The story inspired a 2005 followup, “House of M,” in which Wanda has become so dangerous that the heroes — among them, Charles Xavier, the character Patrick Stewart played in the X-Men movies — discuss the idea of euthanizing her. After that, she was largely absent from comics for many years.

Even at the time, some commentators noticed that the premise was largely based on sexist clichés about women who can’t be trusted with too much power and are made irrational by their attachment to their children. Television writer John Rogers (who went on to create the show “Leverage”) wrote a blog post called “Womb Crazy!” in which he pointed out that Wanda is made to go insane for “specifically weak-ass girly reasons. Wanda kills because she wants babies.”

Rogers pinpointed a larger problem with the portrayal of women in comics. Some franchises have a habit of portraying women as strong only if they fit certain stereotypes about what a strong woman should be: Carol Danvers, the heroine of “Captain Marvel,” is in the military, while Black Widow is a spy.

Wanda, on the other hand, is a more old-fashioned type of character who wants a conventional suburban family life and often ends up being portrayed as weak-minded because of it; the fact that she wants children becomes proof enough that she would murder to get them. If a character is portrayed as heroic for doing anything to protect their family, it’s usually a man, especially if Liam Neeson is playing him.

Wanda’s transformation into a murderous mom was so obviously incongruent that comic book characters would occasionally lean on the fourth wall to point it out. In “Young Avengers,” a comic series created by Allan Heinberg (co-developer and executive producer of the upcoming Netflix comic adaptation “The Sandman”) and artist Jim Cheung, a group of young superheroes decides to search for Wanda and try to rehabilitate her. When she’s found, one of the characters, Wanda’s son Billy — because no one stays dead in comics either — wonders how she could have done something so out of character, since killing innocent people is “something the Scarlet Witch would never do.”
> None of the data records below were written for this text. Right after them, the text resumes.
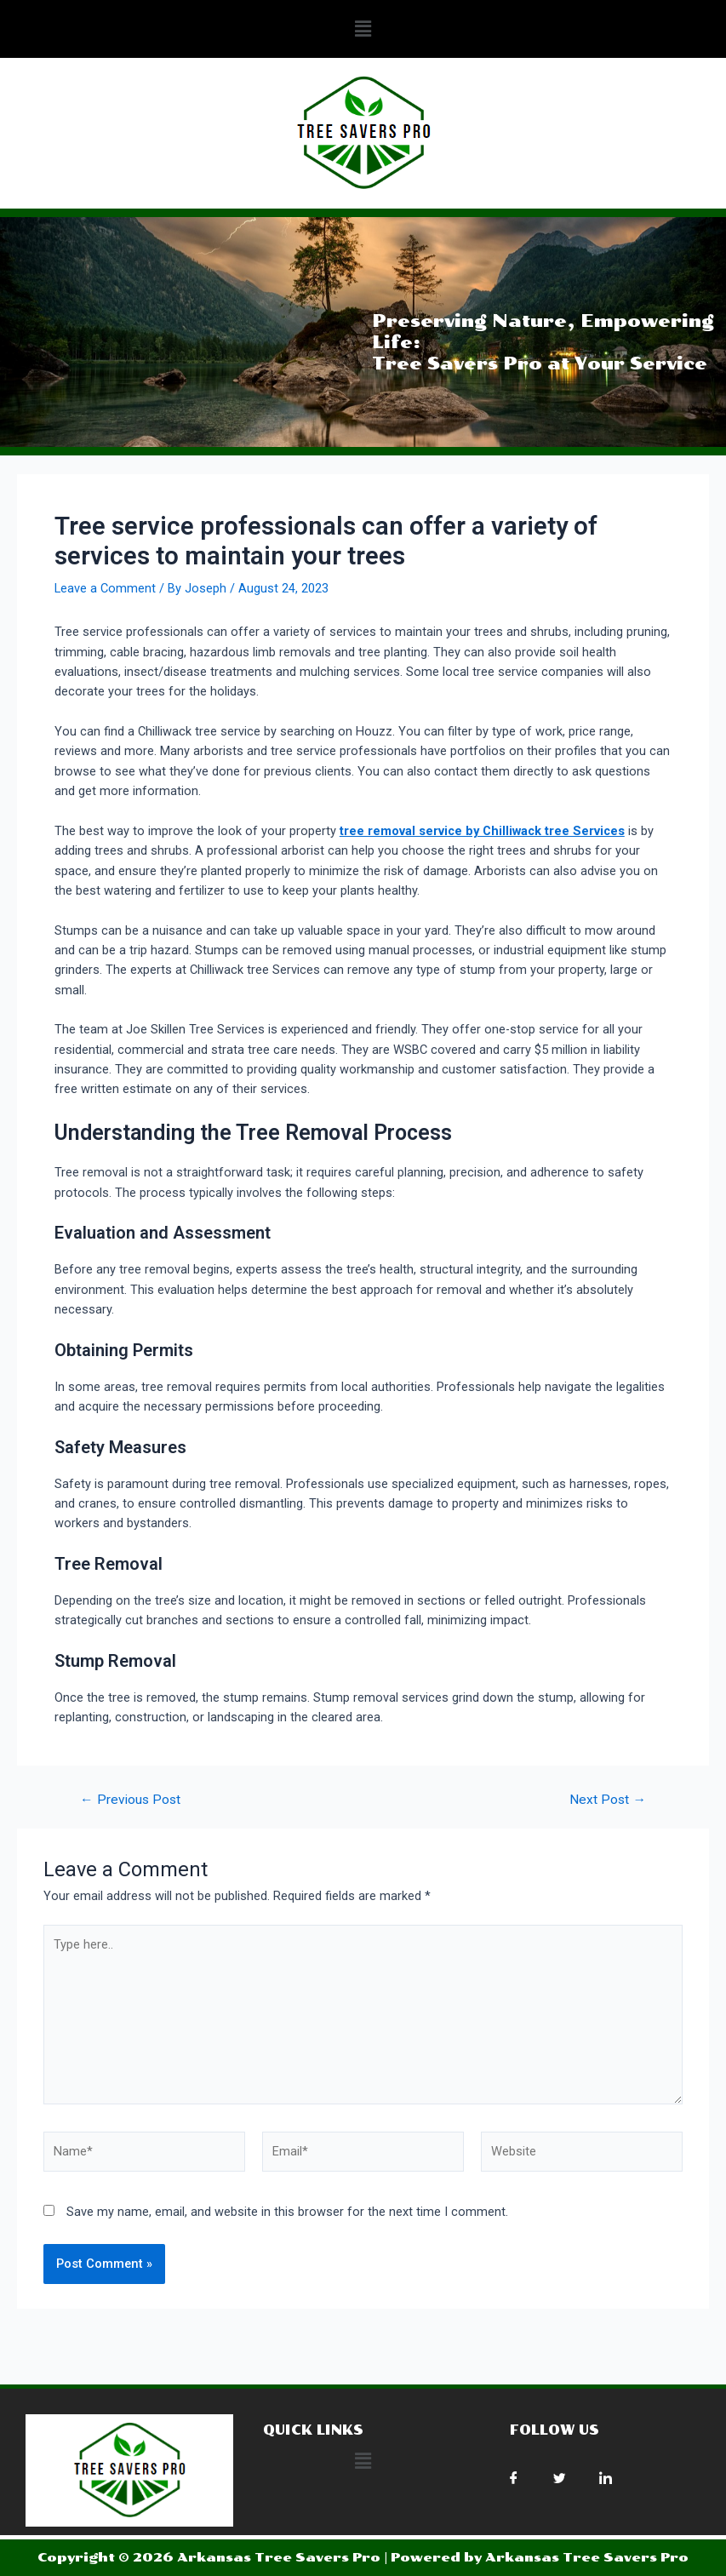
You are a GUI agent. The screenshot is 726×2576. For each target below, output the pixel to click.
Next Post (607, 1800)
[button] (362, 29)
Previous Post (130, 1800)
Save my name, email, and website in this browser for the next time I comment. (287, 2211)
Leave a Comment (105, 588)
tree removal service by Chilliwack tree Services (482, 831)
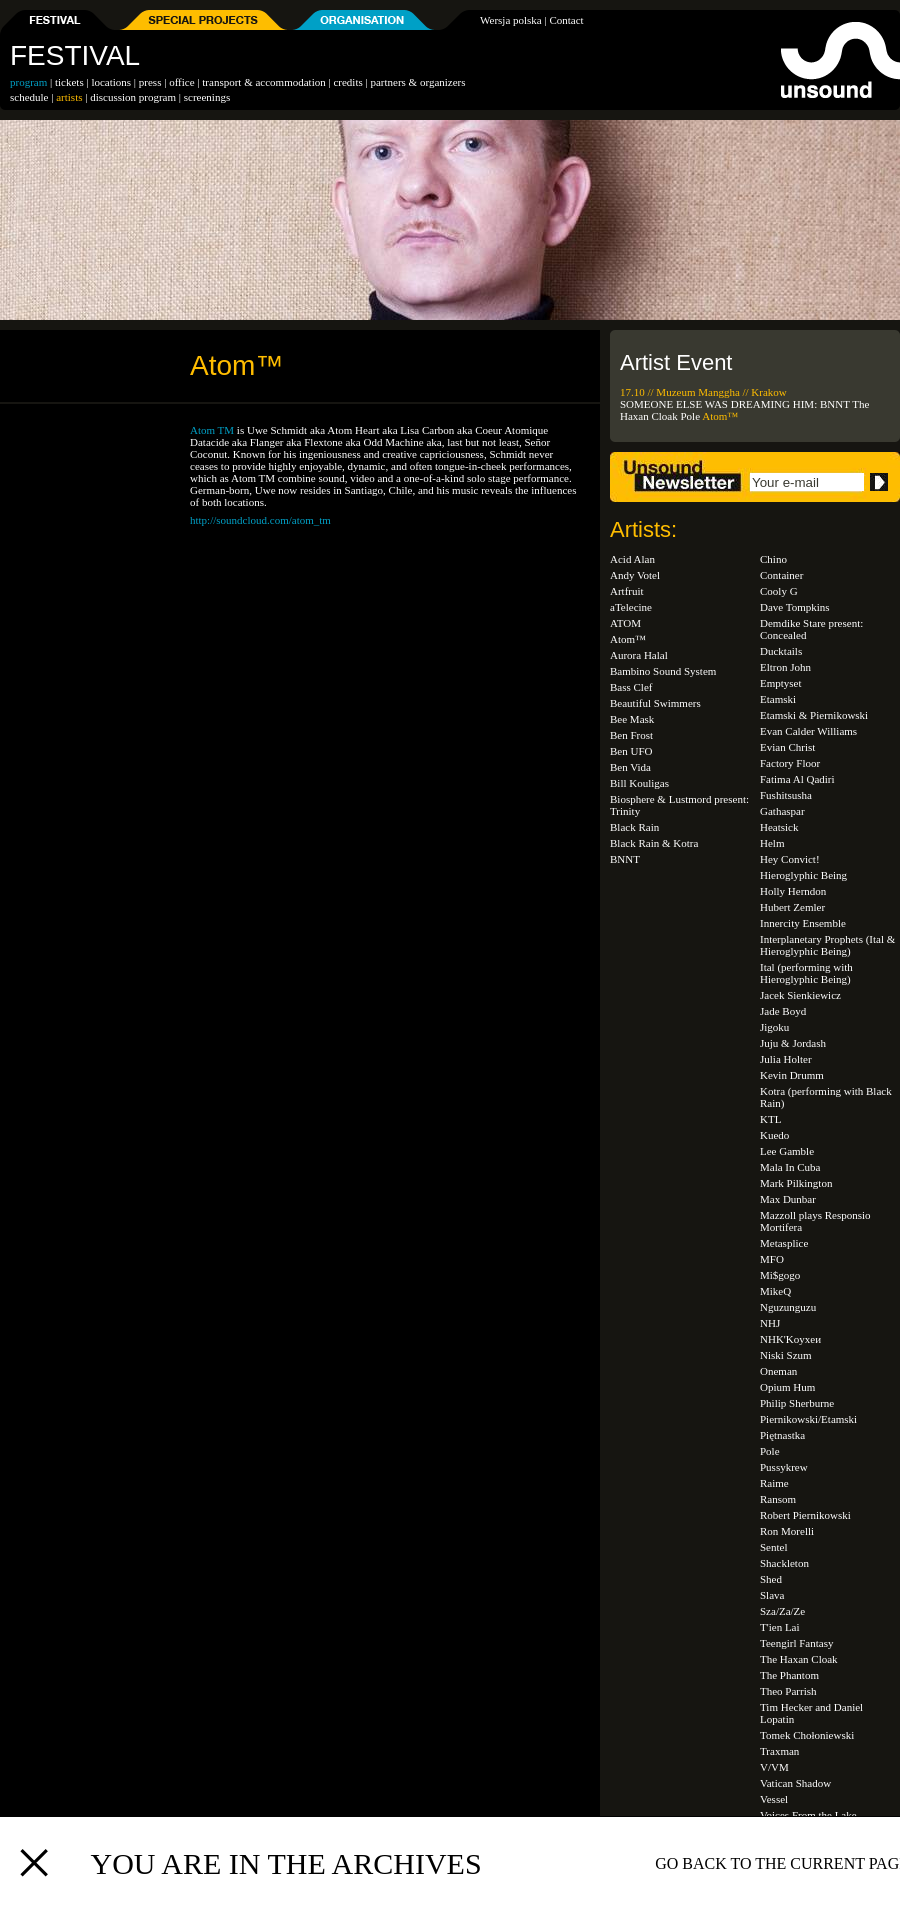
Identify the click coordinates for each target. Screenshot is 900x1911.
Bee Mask (632, 719)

Why would the MCU take so much from a storyline that was called out for misogyny even at the time and which was criticized as nonsensical by the characters themselves? Some of this just may be that the entire franchise is influenced by the comics of the 2000s, when Feige and his colleagues were getting the MCU up and running. Even the idea of casting Samuel L. Jackson as Nick Fury comes from a 2000s comic in which the character was redesigned to look like Jackson. If you think that era of comic books is gospel, even a character’s worst story may seem definitive.

“Doctor Strange in the Multiverse of Madness” may also be yet another validation of the growing conventional wisdom that an all-male creative team (the movie was directed by Sam Raimi and written by Michael Waldron) is more likely to stumble in its portrayal of women. In his post about “Avengers Disassembled,” Rogers fumed that its understanding of women’s motivations “was supposed to have died out in the 1910’s” and wondered, “are there no female editors?”

Something similar may apply to the MCU. Jac Schaeffer was able to create a nuanced portrayal of Wanda and her strengths and weaknesses in “WandaVision” where her film-world counterparts may have failed. It could be that to get inside the head of a powerful woman, you need a woman with power.

JW

Jaime J. Weinman writes about culture. He is the author of “Anvils, Mallets & Dynamite: The Unauthorized Biography of Looney Tunes.”